Evolutionary biology studies usually concentrate on a limited subset of species within a clade, overlooking numerous lineages, either because they are extinct, because they are unknown or because they are simply not included in the carried analysis. Given that most species are extinct or unknown, these overlooked lineages (or “ghosts”) are thought to represent the vast majority.
When studying horizontal evolutionary processes, such as endosymbiosis, horizontal gene transfers or introgressions, overlooking these ghost lineages can have an important impact because gene flows are likely to involve, as donors or recipients, these lineages. Interestingly, this possible confounding effect of ghosts has been neglected or at least minimized in studies so far.
Using simulations, we characterized and quantified the impact of ghost lineages on popular methods used to detect horizontal gene flow at various evolutionary scales [1,2]. We show that under the weak hypothesis that unsampled taxa are legion compared to sampled ones, both the donor and recipients of gene flow can be misidentified in many cases, and the conclusions of various studies can become unfounded or even reversed.

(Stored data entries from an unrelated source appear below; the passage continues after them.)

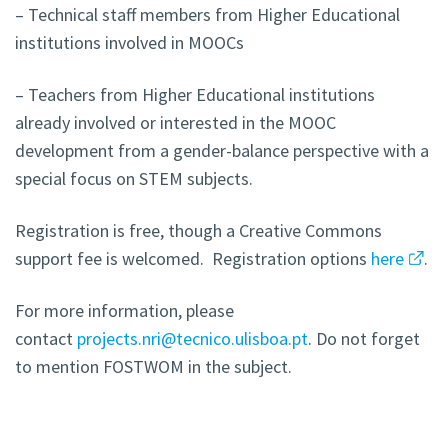
– Technical staff members from Higher Educational
institutions involved in MOOCs
– Teachers from Higher Educational institutions
already involved or interested in the MOOC
development from a gender-balance perspective with a
special focus on STEM subjects.
Registration is free, though a Creative Commons
support fee is welcomed. Registration options
here
.
For more information, please
contact
projects.nri@tecnico.ulisboa.pt
.
Do not forget
to mention FOSTWOM in the subject.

To end on a more positive note, we will present recent results showing that ghost lineages do not simply deceive gene flow detection methods: they may leave a signature in phylogenetic trees that can be detected to predict, along the branches of a species tree, the amount of these unseen (ghost) lineages.
[1] Théo Tricou, Eric Tannier, Damien M. de Vienne. 2022. Ghost lineages can invalidate or even reverse findings regarding gene flow. PLoS Biology. 20(9) : e3001776.
[2] Théo Tricou, Eric Tannier, Damien M. de Vienne. 2022. Ghost lineages highly influence the interpretation of introgression tests. Systematic Biology. 71(5):1147–1158.